Voltaire and Rousseau

As in a Greek tragedy, Westerners who announced they would bomb Syria within the hour have done nothing but tear each other apart. "Those whom the Gods would destroy, they first make mad," said Euripides.

On one side, the leaders of the permanent member states of the Security Council, Barack Obama, David Cameron and Francois Hollande; on the other, their peoples. On the one hand, hubris (ὕβρις), the excesses of the last great colonial powers, on the other, the Light of Reason. Facing them, the Syrians, quiet and enduring, and their allies, Russians and Iranians, on watch.

The piece being played is not just another episode of world domination, but is a pivotal moment in that history has not known since 1956 and the victory of Nasser at the Suez Canal . At the time, the United Kingdom, France and Israel had to give up their colonial dream. Certainly, there were still the wars in Algeria, Vietnam and the end of apartheid in South Africa, but the momentum placing the West at the head of the world had collapsed.

This dream, however, was revived by George W. Bush’s conquest of Iraq. Seeing their economies falter and believing in the imminent disappearance of crude oil (according to the theory of "peak oil"), U.S. multinationals used Allied armies to re-colonize the East. During one year, a private company, the Coalition Provisional Authority, ruled and plundered Iraq. This dream was to continue in Libya, Syria and Lebanon, then Somalia and Sudan, before culminating in Iran, according to the revelations of General Wesley Clark, former commander of NATO.

However, the Iraqi experience will have shown that even after years of war against Iran and years of sanctions both draining the lifeblood of a nation, it is not possible to colonize an educated people. The difference in status between the occidental powers knowing to read and write and mastering gunpowder, and the rest of the world has disappeared. And even the most ignorant people watch television and think about international relations.

This paradigm has a corollary: the Western peoples are not bloodthirsty. Sure of their superiority they set out to assault the world and came back bruised. Today, they refuse to reembark upon this criminal adventure for the sole benefit of their captains of industry. This is the meaning of the vote in the House of Commons rejecting a motion to attack Syria submitted by David Cameron.

Do the people have a clear awareness of their actions? Certainly not. Rare are the Westerners, Europeans and North Americans who have figured out how NATO caused the secession of Benghazi, making it pass for a revolution against Muammar el- Qaddafi, before crushing the country under a deluge of bombs. Rare are those who recognized the green, white and black flag of the Free Syrian Army as that of the French colonization. Yet everyone knows that this is what it is.
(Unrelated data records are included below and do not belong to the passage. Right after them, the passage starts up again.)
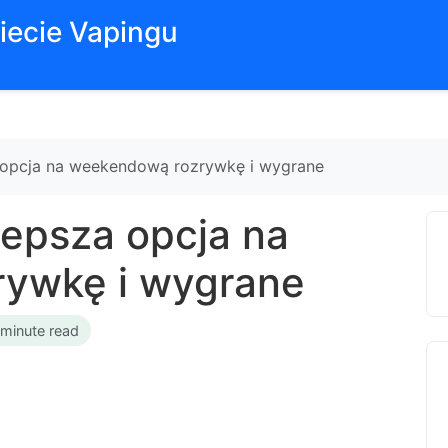
iecie Vapingu
a opcja na weekendową rozrywkę i wygrane
lepsza opcja na
ywkę i wygrane
 minute read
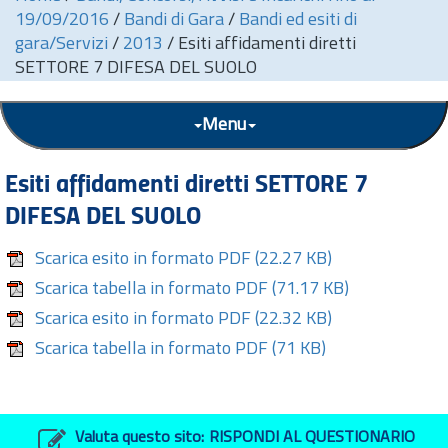
19/09/2016
/
Bandi di Gara
/
Bandi ed esiti di
gara/Servizi
/
2013
/
Esiti affidamenti diretti
SETTORE 7 DIFESA DEL SUOLO
Menu
Esiti affidamenti diretti SETTORE 7
DIFESA DEL SUOLO
Scarica esito in formato PDF
(22.27 KB)
Scarica tabella in formato PDF
(71.17 KB)
Scarica esito in formato PDF
(22.32 KB)
Scarica tabella in formato PDF
(71 KB)
Valuta questo sito:
RISPONDI AL QUESTIONARIO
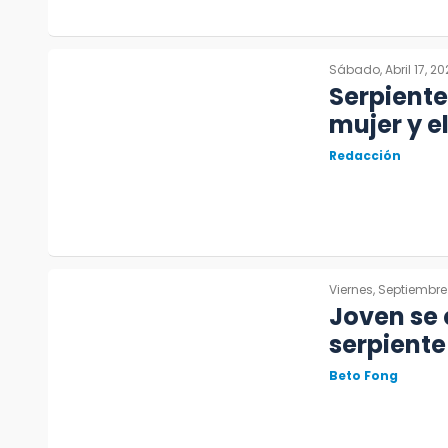
Sábado, Abril 17, 20
Serpiente
mujer y e
Redacción
Viernes, Septiembre 
Joven se
serpiente
Beto Fong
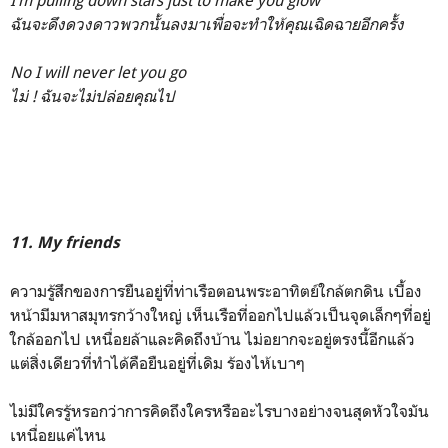
I’m pulling down stars just to make you glow
ฉันจะดึงดวงดาวพวกนั้นลงมาเพื่อจะทำให้คุณเฉิดฉายอีกครั้ง
No I will never let you go
ไม่ ! ฉันจะไม่ปล่อยคุณไป
11. My friends
ความรู้สึกของการยืนอยู่ที่ท่าเรือตอนพระอาทิตย์ใกล้ตกดิน เบื้อง
หน้ามีมหาสมุทรกว้างใหญ่ เห็นเรือที่ออกไปแล้วเป็นจุดเล็กๆที่อยู่
ใกล้ออกไป เหนื่อยล้าและคิดถึงบ้าน ไม่อยากจะอยู่ตรงนี้อีกแล้ว
แต่สิ่งเดียวที่ทำได้คือยืนอยู่ที่เดิม ร้องไห้เบาๆ
ไม่มีใครรู้หรอกว่าการคิดถึงใครหรืออะไรบางอย่างจนสุดหัวใจมัน
เหนื่อยแค่ไหน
The communication from Downing Street and the White House is stupefyingly arrogant. In their note on the legality of the war, the services of the British Prime Minister stressed that the United Kingdom can intervene outside of a mandate from the Security Council to prevent the commission of a crime, provided that this intervention be directed exclusively towards this goal and be proportional to the threat. But how can we claim to prevent an army’s use of chemical weapons by bombing their country?

The White House, for its part, issued a memorandum from its intelligence services assuring they have "certainty" of the use of chemical weapons by Syria. Was it necessary to spend more than 50 billion dollars a year to give birth to a conspiracy theory devoid of the slightest tangible evidence? In 2001 and 2003, accusation was law. Colin Powell could attack Afghanistan by promising to provide further evidence of the involvement of the Taliban in the attacks of September 11, and never transmit it to the Security Council. He could have it listen to false telephone interceptions and brandish a vial of fake anthrax before razing Iraq and apologizing for his lies. But the West today faces the contradictions between supporters of colonization and the Enlightenment .

What is playing out in Syria is really the future of the world. The leaders of Western states, ever in pursuit of profit and power, are no longer able to exploit their people and are turning their ambitions outward. They are disowned by the representatives of their people. The vote of the British would no doubt also be that of the French, if the National Assembly was called upon to decide, and will perhaps be that of the United States, when Congress is consulted.

Meanwhile, rather than resolving their internal economic problems, Washington, London and Paris rivalize with bombastic and bellicose statements, devouring each other on the ruins of their extinguished glories.